▶ What is expected
What is needed is an exact copy of every entry, without the pictures.

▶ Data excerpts
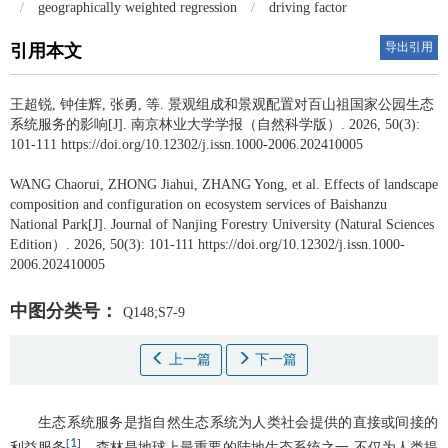
/
geographically weighted regression
/
driving factor
导出引用
引用本文
王超锐
,
钟佳辉
,
张勇
,
等
.
景观组成和景观配置对百山祖国家公园生态
系统服务的影响[J]. 南京林业大学学报（自然科学版）. 2026, 50(3):
101-111 https://doi.org/10.12302/j.issn.1000-2006.202410005
WANG Chaorui
,
ZHONG Jiahui
,
ZHANG Yong
,
et al
.
Effects of landscape
composition and configuration on ecosystem services of Baishanzu
National Park[J]. Journal of Nanjing Forestry University (Natural Sciences
Edition）. 2026, 50(3): 101-111 https://doi.org/10.12302/j.issn.1000-
2006.202410005
中图分类号：
Q148;S7-9
上一篇
下一篇
生态系统服务是指自然生态系统为人类社会提供的直接或间接的
1
[
]
利益服务
。森林是地球上最重要的陆地生态系统之一,不仅为人类提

▶ Task solution
/
geographically weighted regression
/
driving factor
导出引用
引用本文
王超锐
,
钟佳辉
,
张勇
,
等
.
景观组成和景观配置对百山祖国家公园生态
系统服务的影响[J]. 南京林业大学学报（自然科学版）. 2026, 50(3):
101-111 https://doi.org/10.12302/j.issn.1000-2006.202410005
WANG Chaorui
,
ZHONG Jiahui
,
ZHANG Yong
,
et al
.
Effects of landscape
composition and configuration on ecosystem services of Baishanzu
National Park[J]. Journal of Nanjing Forestry University (Natural Sciences
Edition）. 2026, 50(3): 101-111 https://doi.org/10.12302/j.issn.1000-
2006.202410005
中图分类号：
Q148;S7-9
上一篇
下一篇
生态系统服务是指自然生态系统为人类社会提供的直接或间接的
1
[
]
利益服务
。森林是地球上最重要的陆地生态系统之一,不仅为人类提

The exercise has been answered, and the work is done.